Instructions for the task
The records under this task must be duplicated exactly.

Task input
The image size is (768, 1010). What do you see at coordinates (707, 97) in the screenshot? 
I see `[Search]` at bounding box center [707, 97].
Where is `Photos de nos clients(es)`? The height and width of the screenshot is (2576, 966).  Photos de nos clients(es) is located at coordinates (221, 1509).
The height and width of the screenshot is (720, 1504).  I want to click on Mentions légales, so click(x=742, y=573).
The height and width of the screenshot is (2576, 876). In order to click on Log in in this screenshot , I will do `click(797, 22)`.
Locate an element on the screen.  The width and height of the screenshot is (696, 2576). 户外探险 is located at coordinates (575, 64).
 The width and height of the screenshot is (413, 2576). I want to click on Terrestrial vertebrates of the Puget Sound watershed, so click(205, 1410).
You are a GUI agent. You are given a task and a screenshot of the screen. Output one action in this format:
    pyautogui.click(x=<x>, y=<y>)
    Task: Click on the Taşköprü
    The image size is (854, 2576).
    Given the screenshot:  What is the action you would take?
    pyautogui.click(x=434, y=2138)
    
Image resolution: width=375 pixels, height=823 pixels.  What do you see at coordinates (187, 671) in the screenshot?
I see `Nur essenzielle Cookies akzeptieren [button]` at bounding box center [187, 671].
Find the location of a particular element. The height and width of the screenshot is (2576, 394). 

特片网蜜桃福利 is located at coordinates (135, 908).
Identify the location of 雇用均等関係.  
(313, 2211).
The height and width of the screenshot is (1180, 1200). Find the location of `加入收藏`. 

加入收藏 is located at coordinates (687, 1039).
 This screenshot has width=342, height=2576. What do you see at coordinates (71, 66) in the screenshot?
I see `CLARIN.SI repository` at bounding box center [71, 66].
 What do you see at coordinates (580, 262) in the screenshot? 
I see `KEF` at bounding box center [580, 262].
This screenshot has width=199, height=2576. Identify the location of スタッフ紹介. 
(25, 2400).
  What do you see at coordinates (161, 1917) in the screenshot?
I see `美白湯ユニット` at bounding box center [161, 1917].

Exercise result
The image size is (768, 1010). What do you see at coordinates (707, 97) in the screenshot? 
I see `[Search]` at bounding box center [707, 97].
Where is `Photos de nos clients(es)`? The height and width of the screenshot is (2576, 966).  Photos de nos clients(es) is located at coordinates (221, 1509).
The height and width of the screenshot is (720, 1504).  I want to click on Mentions légales, so click(x=742, y=573).
The height and width of the screenshot is (2576, 876). In order to click on Log in in this screenshot , I will do `click(797, 22)`.
Locate an element on the screen.  The width and height of the screenshot is (696, 2576). 户外探险 is located at coordinates (575, 64).
 The width and height of the screenshot is (413, 2576). I want to click on Terrestrial vertebrates of the Puget Sound watershed, so click(205, 1410).
You are a GUI agent. You are given a task and a screenshot of the screen. Output one action in this format:
    pyautogui.click(x=<x>, y=<y>)
    Task: Click on the Taşköprü
    The image size is (854, 2576).
    Given the screenshot:  What is the action you would take?
    pyautogui.click(x=434, y=2138)
    
Image resolution: width=375 pixels, height=823 pixels.  What do you see at coordinates (187, 671) in the screenshot?
I see `Nur essenzielle Cookies akzeptieren [button]` at bounding box center [187, 671].
Find the location of a particular element. The height and width of the screenshot is (2576, 394). 

特片网蜜桃福利 is located at coordinates (135, 908).
Identify the location of 雇用均等関係.  
(313, 2211).
The height and width of the screenshot is (1180, 1200). Find the location of `加入收藏`. 

加入收藏 is located at coordinates (687, 1039).
 This screenshot has width=342, height=2576. What do you see at coordinates (71, 66) in the screenshot?
I see `CLARIN.SI repository` at bounding box center [71, 66].
 What do you see at coordinates (580, 262) in the screenshot? 
I see `KEF` at bounding box center [580, 262].
This screenshot has width=199, height=2576. Identify the location of スタッフ紹介. 
(25, 2400).
  What do you see at coordinates (161, 1917) in the screenshot?
I see `美白湯ユニット` at bounding box center [161, 1917].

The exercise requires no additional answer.